Depuis la détérioration de la situation sécuritaire dans le pays, et notamment depuis l’assassinat de l’ambassadeur des Etats-Unis le 11 septembre 2012 à Benghazi, l’Occident a décidé une mainlevée militaire sur la Libye en fermant ambassades et consulats. En l’absence de forces armées nationales aptes à sécuriser le pays, le départ des occidentaux a créé un vide que les Jihadistes ont su combler. La Libye est désormais une usine de terrorisme qui produit les combattants les plus dangereux, en les préparant au Jihad en Tunisie, en Syrie, etc.

Sous prétexte de l’instabilité sécuritaire dans le pays, les promesses d’aide financière n’ont pas été exécutées. Après avoir contribué au chaos libyen, l’Occident s’obstine à refuser de s’engager à y mettre fin. En janvier 2016, le Haut représentant de l’Union Européenne pour les affaires étrangères a promis 100 millions d’euros au gouvernement d’union. En pratique, rien de ces promesses n’a été honoré. En effet, parler de construction démocratique à l’heure actuelle en Libye relève de l’utopie. Le climat de violence qui règne aujourd’hui dans le pays, empêche toute marche en avant. Il est besoin, avant tout, d’un compromis national assurant un minimum de sécurité. Pour ce faire, toutes les forces étrangères impliquées doivent cesser d’exercer leur influence sur leurs alliés internes.

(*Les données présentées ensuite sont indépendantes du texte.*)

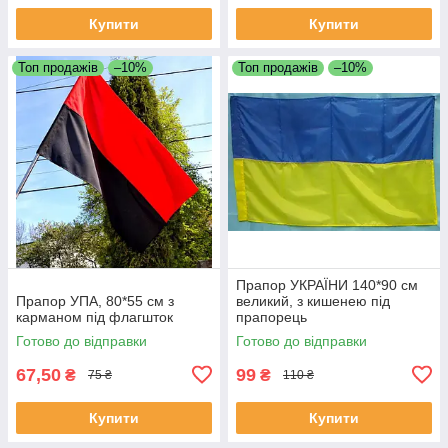
Купити
Купити
Топ продажів
–10%
Топ продажів
–10%
Прапор УКРАЇНИ 140*90 см
Прапор УПА, 80*55 см з
великий, з кишенею під
карманом під флагшток
прапорець
Готово до відправки
Готово до відправки
67,50
99
₴
₴
75 ₴
110 ₴
Купити
Купити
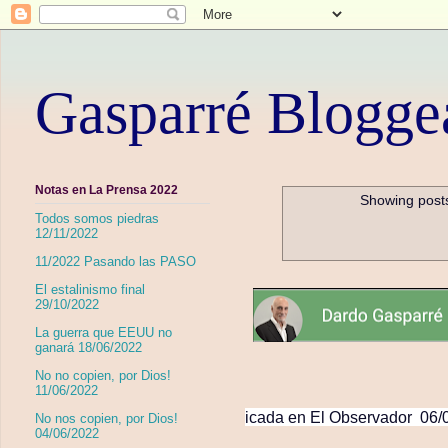
Gasparré Blogge
Notas en La Prensa 2022
Showing posts
Todos somos piedras
12/11/2022
11/2022 Pasando las PASO
El estalinismo final
29/10/2022
La guerra que EEUU no
ganará 18/06/2022
No no copien, por Dios!
11/06/2022
icada en El Observador 06/09
No nos copien, por Dios!
04/06/2022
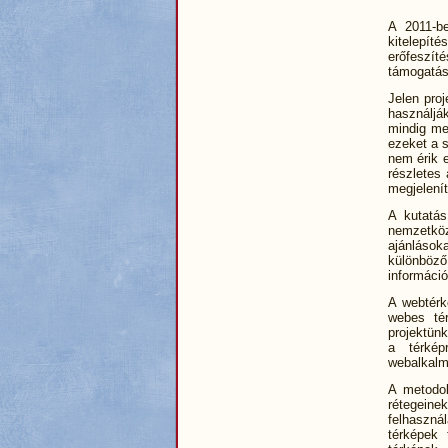
A 2011-b
kitelepí
erőfeszít
támogatás
Jelen pro
használjá
mindig me
ezeket a 
nem érik 
részletes
megjelenít
A kutatás
nemzetkö
ajánlások
különböző 
informáci
A webtérk
webes tér
projektün
a térkép
webalkalm
A metodol
rétegeine
felhaszná
térképek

Nonobstant les risques, les pays voisins doivent intensifier leurs efforts en vue d’aider les protagonistes libyens à se réconcilier. Mais une telle réconciliation ne saurait être constructive que si elle se fondait sur un pacte conciliant les différentes visions de la Libye de demain. Une telle réconciliation n’est envisageable que si la communauté internationale œuvre de manière désintéressée à l’implémentation d’une solution endogène émanant des différentes parties prenantes et non pas à préserver uniquement ses intérêts géostratégiques.

Amir Mastouri, Etudiant en Droit à l’Université Toulouse 1 Capitole.